■ REQUIRED ACTION:
Look through the data below and, wherever a line carries the word "Return", please copy that line.

■ DATA SHOWN:
Content starts
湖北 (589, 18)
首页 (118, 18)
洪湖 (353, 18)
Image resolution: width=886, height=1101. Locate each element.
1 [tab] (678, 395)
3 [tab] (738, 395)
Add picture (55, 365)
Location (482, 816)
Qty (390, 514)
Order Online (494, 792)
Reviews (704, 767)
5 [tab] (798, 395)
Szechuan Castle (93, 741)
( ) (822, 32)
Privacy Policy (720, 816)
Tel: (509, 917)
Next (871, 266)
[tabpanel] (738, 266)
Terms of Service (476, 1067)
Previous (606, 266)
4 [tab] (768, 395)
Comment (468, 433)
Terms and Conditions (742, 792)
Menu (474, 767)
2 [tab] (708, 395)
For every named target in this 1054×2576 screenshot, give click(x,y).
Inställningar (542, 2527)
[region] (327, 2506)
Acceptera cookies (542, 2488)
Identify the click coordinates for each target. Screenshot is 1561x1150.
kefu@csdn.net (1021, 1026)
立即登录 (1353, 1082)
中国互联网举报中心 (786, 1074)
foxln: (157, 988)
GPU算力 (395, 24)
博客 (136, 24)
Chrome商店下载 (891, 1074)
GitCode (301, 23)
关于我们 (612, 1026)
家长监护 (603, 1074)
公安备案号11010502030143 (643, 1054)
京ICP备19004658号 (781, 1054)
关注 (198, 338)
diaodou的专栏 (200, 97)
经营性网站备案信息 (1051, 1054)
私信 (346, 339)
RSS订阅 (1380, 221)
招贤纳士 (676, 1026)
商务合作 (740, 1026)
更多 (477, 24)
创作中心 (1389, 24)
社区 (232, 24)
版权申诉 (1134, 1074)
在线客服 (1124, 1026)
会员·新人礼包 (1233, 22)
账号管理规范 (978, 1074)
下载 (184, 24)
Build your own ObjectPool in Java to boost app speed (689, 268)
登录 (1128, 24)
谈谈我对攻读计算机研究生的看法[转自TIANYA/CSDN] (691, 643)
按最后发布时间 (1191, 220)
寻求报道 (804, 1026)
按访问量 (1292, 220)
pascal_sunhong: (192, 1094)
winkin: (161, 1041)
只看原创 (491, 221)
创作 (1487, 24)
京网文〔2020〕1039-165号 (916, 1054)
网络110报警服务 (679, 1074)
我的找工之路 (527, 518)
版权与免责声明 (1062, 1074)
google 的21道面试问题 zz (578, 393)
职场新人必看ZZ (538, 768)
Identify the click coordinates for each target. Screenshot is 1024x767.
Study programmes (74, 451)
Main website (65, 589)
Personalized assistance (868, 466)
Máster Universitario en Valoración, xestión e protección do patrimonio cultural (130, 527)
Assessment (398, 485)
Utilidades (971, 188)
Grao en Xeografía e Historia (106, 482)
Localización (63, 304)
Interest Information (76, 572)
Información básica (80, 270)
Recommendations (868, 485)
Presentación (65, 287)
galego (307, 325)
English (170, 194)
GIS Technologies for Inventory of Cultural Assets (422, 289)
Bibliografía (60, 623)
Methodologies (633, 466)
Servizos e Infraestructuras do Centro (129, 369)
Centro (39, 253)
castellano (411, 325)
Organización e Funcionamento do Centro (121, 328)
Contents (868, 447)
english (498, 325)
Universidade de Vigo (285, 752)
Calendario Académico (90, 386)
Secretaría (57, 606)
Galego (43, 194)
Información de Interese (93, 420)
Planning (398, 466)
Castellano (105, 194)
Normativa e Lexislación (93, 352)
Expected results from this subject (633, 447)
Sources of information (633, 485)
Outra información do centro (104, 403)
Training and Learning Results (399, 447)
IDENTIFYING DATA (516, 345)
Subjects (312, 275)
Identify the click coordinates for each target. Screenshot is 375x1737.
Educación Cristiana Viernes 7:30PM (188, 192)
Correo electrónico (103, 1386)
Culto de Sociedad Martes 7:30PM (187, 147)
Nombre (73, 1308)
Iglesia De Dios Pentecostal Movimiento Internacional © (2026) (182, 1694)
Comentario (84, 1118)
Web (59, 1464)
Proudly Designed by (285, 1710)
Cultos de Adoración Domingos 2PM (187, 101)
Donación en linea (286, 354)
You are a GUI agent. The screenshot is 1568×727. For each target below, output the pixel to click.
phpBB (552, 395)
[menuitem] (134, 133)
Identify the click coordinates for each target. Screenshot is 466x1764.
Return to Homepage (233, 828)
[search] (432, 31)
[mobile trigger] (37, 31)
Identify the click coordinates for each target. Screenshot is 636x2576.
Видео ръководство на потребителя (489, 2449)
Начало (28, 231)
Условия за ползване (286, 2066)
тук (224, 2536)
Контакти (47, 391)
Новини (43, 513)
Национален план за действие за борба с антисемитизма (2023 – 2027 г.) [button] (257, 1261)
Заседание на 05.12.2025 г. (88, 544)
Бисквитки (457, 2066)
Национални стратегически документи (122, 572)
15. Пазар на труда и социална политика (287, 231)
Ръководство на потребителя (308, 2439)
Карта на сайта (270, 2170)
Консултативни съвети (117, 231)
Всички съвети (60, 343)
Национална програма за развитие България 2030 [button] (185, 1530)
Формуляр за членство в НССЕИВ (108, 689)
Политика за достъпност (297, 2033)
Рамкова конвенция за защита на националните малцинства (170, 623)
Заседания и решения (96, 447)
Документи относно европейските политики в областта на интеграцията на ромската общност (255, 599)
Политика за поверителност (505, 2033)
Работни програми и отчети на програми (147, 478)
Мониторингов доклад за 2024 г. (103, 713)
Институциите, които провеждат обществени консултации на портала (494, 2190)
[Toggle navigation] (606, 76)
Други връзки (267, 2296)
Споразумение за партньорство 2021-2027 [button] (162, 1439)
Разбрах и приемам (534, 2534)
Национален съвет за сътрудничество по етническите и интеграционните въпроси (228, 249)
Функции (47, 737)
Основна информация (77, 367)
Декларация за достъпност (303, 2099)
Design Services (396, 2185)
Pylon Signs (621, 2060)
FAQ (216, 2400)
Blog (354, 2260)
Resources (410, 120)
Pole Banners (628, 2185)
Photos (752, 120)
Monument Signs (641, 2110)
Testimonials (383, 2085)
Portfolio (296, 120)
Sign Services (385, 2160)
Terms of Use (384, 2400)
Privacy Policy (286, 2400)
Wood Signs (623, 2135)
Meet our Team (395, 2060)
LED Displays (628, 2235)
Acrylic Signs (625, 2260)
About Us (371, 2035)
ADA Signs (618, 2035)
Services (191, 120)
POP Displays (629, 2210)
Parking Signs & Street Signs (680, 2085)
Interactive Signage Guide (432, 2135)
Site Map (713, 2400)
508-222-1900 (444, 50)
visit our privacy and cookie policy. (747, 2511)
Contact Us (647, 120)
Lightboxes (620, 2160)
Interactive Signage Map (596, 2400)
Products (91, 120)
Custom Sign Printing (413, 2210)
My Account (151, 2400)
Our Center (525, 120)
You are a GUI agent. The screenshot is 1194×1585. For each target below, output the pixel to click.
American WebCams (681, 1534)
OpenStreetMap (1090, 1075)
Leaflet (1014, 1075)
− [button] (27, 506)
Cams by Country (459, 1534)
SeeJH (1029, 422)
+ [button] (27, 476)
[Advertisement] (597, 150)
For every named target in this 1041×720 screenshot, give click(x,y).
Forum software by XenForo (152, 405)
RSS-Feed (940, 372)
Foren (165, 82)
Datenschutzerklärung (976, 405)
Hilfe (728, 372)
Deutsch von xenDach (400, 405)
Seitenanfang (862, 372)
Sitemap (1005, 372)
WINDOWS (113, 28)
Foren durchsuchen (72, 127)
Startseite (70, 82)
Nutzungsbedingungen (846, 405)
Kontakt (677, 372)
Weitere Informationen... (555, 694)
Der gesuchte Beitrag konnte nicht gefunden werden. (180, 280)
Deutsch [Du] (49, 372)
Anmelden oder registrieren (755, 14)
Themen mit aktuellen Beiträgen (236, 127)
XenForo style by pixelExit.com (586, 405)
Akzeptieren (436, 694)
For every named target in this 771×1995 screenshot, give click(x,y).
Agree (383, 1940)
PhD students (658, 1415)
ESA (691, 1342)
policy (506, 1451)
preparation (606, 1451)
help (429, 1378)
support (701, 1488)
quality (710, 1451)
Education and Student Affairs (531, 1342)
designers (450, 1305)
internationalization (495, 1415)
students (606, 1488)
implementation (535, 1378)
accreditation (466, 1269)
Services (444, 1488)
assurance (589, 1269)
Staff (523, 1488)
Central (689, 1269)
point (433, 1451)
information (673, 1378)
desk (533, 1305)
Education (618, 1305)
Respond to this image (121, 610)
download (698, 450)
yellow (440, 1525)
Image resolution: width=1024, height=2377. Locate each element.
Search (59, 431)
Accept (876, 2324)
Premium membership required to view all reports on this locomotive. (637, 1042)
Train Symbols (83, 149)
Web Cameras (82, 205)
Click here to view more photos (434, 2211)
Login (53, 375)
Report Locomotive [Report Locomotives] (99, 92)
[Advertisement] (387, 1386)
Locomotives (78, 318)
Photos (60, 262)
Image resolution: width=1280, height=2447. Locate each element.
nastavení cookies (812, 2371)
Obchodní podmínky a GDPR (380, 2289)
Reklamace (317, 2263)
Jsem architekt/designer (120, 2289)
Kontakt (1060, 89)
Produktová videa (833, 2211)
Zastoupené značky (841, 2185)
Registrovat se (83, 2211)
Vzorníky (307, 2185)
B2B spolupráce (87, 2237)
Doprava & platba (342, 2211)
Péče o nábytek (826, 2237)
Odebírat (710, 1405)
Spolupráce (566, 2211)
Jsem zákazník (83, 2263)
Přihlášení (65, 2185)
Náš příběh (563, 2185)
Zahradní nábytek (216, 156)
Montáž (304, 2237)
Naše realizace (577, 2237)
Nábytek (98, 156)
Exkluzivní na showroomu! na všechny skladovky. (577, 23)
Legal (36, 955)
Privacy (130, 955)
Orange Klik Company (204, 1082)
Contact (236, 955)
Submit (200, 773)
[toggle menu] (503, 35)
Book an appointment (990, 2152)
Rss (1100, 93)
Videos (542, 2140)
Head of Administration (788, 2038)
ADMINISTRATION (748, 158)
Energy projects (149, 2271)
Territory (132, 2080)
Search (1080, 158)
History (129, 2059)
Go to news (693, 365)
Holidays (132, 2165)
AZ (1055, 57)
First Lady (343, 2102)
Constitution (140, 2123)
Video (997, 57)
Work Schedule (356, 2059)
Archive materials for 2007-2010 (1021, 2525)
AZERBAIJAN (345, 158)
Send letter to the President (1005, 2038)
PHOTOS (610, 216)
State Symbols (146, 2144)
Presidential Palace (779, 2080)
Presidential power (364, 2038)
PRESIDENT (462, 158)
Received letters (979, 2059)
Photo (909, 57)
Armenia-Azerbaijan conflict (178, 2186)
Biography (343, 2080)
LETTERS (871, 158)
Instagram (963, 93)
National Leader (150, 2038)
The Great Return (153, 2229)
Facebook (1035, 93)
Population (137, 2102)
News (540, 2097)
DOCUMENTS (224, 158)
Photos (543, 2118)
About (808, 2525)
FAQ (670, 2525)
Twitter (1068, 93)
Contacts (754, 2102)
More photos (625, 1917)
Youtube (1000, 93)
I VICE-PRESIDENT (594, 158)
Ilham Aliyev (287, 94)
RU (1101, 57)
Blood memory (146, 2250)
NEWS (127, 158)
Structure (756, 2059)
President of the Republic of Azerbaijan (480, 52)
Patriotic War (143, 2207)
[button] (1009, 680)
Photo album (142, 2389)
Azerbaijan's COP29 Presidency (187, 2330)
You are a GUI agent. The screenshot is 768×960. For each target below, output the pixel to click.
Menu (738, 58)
Content ends
■ SOLUTION TO THIS TASK:
Return to Homepage (233, 828)
The Great Return (153, 2229)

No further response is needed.